Hi,
having looked at every single CombineFn and Aggregator in Crunch's
code base and in light of CRUNCH-106 [1], I wonder if we could make
things even easier to use. How about changing the Aggregator interface
to this:
public interface Aggregator<T> extends Serializable {
void initialize(Configuration conf);
Iterable<T> aggregate(Iterable<T> values);
}
This would make writing anonymous inner classes for combineValues()
much easier and shorter. Implementations could still keep a buffer
between calls to aggregate() if they want to optimize memory
management.
Is there anything I'm overlooking?
Regards,
Matthias
[1] https://issues.apache.org/jira/browse/CRUNCH-106
On Friday, 2012-11-02, Matthias Friedrich wrote:
> Hi,
>
> in our last discussion on refactoring we agreed (I think) to clean
> up CombineFn and move implementations to .fn.CombineFns. While playing
> with the API, I noticed that it's harder than necessary to get your
> generics in line. Example:
>
> PGroupedTable<String, Integer> table = /* ... */;
> table.combineValues(CombineFn.<String>SUM_INTS());
>
> You need to specify the String type or you get a compilation error.

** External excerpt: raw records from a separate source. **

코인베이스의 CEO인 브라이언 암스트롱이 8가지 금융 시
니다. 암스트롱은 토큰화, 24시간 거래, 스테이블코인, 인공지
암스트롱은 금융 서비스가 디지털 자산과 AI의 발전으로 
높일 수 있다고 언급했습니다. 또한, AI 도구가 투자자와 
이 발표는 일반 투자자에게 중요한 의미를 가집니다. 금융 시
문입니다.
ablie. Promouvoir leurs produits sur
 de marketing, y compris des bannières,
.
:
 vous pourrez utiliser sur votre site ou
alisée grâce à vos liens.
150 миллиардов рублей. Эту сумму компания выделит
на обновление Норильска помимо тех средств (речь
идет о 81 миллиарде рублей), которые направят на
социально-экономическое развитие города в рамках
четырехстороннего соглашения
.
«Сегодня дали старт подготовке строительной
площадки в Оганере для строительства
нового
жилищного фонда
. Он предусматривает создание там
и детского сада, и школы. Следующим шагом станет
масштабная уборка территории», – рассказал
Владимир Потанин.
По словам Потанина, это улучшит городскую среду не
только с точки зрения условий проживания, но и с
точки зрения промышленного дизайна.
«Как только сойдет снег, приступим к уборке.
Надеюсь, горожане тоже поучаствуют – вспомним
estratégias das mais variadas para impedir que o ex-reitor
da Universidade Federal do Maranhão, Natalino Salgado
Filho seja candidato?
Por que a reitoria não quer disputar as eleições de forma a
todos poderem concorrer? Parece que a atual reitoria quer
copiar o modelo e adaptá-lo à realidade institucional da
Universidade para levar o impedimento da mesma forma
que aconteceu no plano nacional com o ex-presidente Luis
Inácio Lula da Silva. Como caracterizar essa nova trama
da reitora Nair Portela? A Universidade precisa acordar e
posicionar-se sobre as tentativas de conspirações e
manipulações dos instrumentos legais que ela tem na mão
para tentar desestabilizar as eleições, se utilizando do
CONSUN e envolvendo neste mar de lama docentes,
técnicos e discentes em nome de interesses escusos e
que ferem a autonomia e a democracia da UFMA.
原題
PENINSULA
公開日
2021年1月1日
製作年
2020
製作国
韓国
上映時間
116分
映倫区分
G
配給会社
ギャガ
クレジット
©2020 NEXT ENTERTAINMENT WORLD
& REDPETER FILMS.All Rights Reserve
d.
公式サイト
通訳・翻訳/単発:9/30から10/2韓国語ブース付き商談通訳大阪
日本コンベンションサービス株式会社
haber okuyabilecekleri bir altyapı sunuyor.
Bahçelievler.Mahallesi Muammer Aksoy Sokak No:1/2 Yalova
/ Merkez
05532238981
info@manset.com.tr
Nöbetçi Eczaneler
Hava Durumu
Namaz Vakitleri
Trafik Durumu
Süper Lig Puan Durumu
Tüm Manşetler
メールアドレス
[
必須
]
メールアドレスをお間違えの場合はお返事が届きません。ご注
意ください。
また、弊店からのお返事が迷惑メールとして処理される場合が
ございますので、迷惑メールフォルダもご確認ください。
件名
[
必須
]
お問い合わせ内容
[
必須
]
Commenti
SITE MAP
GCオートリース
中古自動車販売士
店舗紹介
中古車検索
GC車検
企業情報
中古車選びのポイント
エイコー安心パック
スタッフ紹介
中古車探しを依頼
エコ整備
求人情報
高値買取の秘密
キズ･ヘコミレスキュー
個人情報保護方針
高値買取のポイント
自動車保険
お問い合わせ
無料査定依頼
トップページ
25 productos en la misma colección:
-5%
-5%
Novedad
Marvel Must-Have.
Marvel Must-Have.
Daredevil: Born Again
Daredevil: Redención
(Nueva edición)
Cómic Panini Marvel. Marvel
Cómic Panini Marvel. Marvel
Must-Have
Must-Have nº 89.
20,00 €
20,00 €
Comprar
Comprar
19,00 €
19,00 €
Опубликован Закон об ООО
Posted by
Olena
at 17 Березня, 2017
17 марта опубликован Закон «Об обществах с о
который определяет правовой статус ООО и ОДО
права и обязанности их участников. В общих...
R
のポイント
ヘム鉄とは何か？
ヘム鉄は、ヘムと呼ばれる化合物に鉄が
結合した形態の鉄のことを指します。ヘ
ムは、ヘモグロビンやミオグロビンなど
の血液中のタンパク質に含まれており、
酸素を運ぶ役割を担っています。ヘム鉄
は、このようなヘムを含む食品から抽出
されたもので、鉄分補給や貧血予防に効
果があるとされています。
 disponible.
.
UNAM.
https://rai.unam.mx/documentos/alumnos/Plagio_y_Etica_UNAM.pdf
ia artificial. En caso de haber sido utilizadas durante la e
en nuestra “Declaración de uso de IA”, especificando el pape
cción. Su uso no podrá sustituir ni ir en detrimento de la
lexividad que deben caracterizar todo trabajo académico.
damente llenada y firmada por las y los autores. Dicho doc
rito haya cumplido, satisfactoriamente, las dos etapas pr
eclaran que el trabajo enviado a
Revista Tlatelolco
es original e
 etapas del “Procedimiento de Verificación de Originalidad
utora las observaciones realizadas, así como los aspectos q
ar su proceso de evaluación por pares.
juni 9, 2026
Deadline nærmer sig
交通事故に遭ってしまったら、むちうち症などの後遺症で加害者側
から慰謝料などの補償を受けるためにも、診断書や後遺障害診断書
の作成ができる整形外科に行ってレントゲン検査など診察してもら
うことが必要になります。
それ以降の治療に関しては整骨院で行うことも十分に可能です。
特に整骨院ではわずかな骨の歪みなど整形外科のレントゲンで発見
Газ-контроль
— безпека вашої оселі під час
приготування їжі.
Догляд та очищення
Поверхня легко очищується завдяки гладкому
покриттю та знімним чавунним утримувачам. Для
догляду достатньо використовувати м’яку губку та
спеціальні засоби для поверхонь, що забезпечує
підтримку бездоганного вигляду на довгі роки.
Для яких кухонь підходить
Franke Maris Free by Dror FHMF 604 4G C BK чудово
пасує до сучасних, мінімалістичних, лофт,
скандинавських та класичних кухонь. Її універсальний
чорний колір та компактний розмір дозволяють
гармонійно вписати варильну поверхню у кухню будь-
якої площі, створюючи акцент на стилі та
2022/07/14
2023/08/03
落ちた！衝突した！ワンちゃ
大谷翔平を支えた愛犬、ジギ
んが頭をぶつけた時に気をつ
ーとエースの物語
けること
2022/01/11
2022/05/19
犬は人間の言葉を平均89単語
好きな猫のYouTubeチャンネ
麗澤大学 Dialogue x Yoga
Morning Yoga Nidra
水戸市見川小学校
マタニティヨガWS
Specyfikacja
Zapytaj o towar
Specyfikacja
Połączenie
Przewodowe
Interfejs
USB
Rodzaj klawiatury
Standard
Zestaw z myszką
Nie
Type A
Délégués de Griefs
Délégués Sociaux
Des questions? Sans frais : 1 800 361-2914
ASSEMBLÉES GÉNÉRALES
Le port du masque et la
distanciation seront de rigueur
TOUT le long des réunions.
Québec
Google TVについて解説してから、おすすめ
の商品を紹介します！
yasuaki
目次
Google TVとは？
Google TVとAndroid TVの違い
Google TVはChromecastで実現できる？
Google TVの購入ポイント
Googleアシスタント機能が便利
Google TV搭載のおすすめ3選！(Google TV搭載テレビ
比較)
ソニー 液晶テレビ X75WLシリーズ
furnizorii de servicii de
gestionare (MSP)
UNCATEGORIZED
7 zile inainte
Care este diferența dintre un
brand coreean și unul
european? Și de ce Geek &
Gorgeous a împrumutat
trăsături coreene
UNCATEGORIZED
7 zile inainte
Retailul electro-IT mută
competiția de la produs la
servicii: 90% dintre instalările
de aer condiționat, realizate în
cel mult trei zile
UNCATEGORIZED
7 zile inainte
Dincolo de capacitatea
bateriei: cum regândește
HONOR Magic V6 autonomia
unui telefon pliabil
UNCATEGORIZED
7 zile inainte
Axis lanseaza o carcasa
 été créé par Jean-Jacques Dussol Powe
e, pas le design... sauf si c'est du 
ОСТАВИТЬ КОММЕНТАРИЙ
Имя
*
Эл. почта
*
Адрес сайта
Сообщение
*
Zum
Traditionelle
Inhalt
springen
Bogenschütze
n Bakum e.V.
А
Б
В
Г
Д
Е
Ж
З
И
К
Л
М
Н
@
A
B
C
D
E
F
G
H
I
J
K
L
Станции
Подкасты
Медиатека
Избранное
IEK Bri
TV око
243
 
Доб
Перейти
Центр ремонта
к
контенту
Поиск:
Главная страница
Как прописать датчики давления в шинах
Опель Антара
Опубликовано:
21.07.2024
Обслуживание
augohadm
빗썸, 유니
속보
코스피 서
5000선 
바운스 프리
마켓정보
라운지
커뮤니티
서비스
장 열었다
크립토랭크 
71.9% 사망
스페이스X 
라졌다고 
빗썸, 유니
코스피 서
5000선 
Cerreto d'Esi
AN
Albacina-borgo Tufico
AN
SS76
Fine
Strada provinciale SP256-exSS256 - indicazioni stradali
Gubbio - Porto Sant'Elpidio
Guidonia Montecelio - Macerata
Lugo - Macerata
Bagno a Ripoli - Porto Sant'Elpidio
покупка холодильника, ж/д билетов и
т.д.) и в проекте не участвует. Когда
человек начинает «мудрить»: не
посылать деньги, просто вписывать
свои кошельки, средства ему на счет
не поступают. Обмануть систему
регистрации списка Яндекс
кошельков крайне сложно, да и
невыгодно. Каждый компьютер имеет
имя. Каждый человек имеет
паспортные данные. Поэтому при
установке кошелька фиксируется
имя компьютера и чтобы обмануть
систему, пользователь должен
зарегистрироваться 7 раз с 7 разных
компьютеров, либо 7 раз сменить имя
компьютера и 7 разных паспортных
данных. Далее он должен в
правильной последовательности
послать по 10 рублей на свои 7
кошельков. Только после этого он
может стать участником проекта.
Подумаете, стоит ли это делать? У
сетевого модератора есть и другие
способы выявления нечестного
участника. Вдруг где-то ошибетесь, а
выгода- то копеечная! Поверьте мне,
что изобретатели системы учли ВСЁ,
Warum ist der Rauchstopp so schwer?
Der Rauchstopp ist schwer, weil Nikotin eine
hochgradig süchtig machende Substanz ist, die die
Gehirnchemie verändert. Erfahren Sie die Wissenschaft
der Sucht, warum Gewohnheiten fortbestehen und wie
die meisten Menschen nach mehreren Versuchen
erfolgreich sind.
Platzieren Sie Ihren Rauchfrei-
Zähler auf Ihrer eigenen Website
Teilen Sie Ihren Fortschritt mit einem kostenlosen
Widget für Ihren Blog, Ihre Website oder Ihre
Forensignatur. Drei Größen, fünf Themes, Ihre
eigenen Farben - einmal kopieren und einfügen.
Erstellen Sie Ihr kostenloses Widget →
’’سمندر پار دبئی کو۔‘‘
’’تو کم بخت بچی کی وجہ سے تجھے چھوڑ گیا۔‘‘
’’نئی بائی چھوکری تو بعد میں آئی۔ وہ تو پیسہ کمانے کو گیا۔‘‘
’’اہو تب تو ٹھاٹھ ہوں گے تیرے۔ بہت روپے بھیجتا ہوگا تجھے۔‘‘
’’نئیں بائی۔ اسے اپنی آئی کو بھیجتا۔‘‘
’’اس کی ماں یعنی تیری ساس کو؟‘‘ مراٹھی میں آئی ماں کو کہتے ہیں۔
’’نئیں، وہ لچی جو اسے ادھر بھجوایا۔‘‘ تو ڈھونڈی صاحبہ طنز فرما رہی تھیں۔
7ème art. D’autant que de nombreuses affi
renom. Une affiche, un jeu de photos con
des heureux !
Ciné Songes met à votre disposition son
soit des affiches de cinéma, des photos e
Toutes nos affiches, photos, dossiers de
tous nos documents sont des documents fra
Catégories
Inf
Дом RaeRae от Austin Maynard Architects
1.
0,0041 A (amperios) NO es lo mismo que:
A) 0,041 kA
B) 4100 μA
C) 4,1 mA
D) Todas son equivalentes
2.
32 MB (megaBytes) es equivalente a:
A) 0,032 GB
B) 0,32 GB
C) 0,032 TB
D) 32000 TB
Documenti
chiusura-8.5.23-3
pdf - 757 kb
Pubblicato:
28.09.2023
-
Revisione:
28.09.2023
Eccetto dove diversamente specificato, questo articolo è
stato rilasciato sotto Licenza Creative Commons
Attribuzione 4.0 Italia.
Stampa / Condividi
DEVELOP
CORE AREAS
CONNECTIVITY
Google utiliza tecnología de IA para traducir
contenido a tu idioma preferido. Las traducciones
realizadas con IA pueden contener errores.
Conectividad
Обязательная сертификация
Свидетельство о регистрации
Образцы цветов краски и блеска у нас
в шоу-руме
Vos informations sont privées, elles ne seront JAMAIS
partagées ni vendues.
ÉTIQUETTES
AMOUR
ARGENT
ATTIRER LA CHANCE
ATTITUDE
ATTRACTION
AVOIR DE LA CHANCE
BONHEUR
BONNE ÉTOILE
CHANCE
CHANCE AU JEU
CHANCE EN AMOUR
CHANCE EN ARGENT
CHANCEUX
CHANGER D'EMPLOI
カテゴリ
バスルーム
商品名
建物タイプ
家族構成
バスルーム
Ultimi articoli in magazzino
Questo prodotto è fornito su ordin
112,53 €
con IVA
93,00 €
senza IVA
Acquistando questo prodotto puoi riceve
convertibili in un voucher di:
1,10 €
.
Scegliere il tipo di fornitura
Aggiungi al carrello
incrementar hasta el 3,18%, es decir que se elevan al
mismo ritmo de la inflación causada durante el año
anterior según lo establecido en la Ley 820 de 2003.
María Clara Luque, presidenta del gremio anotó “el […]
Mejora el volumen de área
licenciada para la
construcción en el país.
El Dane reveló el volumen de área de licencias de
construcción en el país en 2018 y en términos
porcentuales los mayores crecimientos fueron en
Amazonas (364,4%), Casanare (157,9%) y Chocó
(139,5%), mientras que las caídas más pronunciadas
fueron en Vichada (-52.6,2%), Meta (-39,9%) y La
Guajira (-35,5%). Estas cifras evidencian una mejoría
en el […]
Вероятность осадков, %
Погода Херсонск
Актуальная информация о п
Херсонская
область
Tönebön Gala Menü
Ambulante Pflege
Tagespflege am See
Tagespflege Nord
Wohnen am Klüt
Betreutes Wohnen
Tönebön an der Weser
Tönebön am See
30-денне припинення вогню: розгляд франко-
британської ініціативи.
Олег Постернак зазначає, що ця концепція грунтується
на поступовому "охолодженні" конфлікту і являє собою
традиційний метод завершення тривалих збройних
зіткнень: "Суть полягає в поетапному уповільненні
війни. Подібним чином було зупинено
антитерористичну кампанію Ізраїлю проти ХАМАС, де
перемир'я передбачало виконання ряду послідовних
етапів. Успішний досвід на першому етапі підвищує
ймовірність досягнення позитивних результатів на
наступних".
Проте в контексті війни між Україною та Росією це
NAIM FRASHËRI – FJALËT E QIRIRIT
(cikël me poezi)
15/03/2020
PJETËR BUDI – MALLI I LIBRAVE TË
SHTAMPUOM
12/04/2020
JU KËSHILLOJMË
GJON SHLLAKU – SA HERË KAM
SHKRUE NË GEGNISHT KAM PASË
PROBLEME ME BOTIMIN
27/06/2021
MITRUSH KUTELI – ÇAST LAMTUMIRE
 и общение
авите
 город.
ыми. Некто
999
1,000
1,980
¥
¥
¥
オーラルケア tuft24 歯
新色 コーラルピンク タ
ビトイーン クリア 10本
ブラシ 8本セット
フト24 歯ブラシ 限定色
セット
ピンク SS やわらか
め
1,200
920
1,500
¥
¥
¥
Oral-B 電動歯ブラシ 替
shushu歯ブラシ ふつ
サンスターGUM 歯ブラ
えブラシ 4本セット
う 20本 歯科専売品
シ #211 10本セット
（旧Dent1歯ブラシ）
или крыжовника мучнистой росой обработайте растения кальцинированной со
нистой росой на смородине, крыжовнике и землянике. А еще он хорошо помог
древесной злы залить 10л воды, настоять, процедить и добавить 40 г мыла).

> This leaks an implementation detail that isn't obvious to users; you
> need to know how CombineFn works to know that you have to specify the
> key type. And it's just plain ugly.
>
> How about using Aggregator more prominently by adding a
> combineValues(Aggregator<V> a) method to PGroupedTable? We could
> simplify the code and make it easier to understand:
>
> PGroupedTable<String, Integer> table = /* ... */;
> table.combineValues(Aggregators.SUM_INTS());
>
> Writing custom aggregations would be easier, too, as you don't need to
> decorate your aggregator with AggregatorCombineFn yourself anymore. We
> could go even further and remove combineValues(CombineFn), because it
> doesn't add much value anymore. If you need maximum flexibility (that
> is, your aggregation depends on the table's key somehow), you can
> still use parallelDo() with CombineFn directly. I don't think that's
> a common use case though.
>
> Here's what I propose:
>
> 1) Leave CombineFn and Aggregator in base
> 2) Remove all static factories (SUM_INTS etc.) from CombineFn
> 3) Create an Aggregators class in .fn with static factories
> for everything removed from CombineFn
> 4) Make the implementation classes private, they just take up
> lots of space in javaodcs
> 5) Bonus: Remove combineValues(CombineFn)
>
> One thing I don't understand: Is there really a need for
> AggregatorFactory? Am I overlooking something? It's not like we have
> to create Aggregator instances for each key -- that's what
> Aggregator.reset() is for.
>
> Regards,
> Matthias